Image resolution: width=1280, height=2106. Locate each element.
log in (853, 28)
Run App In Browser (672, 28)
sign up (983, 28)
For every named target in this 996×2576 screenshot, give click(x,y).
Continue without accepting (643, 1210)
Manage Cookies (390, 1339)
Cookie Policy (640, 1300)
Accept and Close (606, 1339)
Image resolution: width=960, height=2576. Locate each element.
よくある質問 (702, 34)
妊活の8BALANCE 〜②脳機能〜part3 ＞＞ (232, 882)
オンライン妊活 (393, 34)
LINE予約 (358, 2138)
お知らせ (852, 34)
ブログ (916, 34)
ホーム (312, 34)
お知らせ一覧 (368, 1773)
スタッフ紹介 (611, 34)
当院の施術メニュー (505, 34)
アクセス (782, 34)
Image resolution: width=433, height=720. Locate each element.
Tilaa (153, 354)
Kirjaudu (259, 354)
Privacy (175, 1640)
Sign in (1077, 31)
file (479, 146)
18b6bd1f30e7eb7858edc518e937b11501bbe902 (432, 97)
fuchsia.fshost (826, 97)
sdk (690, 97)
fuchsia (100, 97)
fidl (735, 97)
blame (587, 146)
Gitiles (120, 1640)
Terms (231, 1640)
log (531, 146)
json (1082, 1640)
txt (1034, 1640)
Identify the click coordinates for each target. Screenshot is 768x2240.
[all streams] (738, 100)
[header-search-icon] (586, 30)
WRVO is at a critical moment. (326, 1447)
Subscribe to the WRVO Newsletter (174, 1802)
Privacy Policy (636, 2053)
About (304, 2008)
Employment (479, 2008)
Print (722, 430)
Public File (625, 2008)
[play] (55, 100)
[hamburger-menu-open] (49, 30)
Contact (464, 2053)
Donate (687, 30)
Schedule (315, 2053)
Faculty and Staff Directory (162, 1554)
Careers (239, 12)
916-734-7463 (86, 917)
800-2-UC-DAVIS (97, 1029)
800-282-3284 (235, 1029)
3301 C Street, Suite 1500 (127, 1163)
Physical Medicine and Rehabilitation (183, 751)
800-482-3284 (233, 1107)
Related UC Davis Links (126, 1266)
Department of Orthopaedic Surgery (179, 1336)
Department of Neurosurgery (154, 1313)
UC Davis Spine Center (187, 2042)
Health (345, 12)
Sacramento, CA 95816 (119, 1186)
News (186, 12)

####################

**Work order**
Beginning with the line in which "800-282-3284 (235, 1029)" appears, print each remaining line of the listing exactly, the last line included.

**Task solution**
800-282-3284 (235, 1029)
3301 C Street, Suite 1500 (127, 1163)
Physical Medicine and Rehabilitation (183, 751)
800-482-3284 (233, 1107)
Related UC Davis Links (126, 1266)
Department of Orthopaedic Surgery (179, 1336)
Department of Neurosurgery (154, 1313)
UC Davis Spine Center (187, 2042)
Health (345, 12)
Sacramento, CA 95816 (119, 1186)
News (186, 12)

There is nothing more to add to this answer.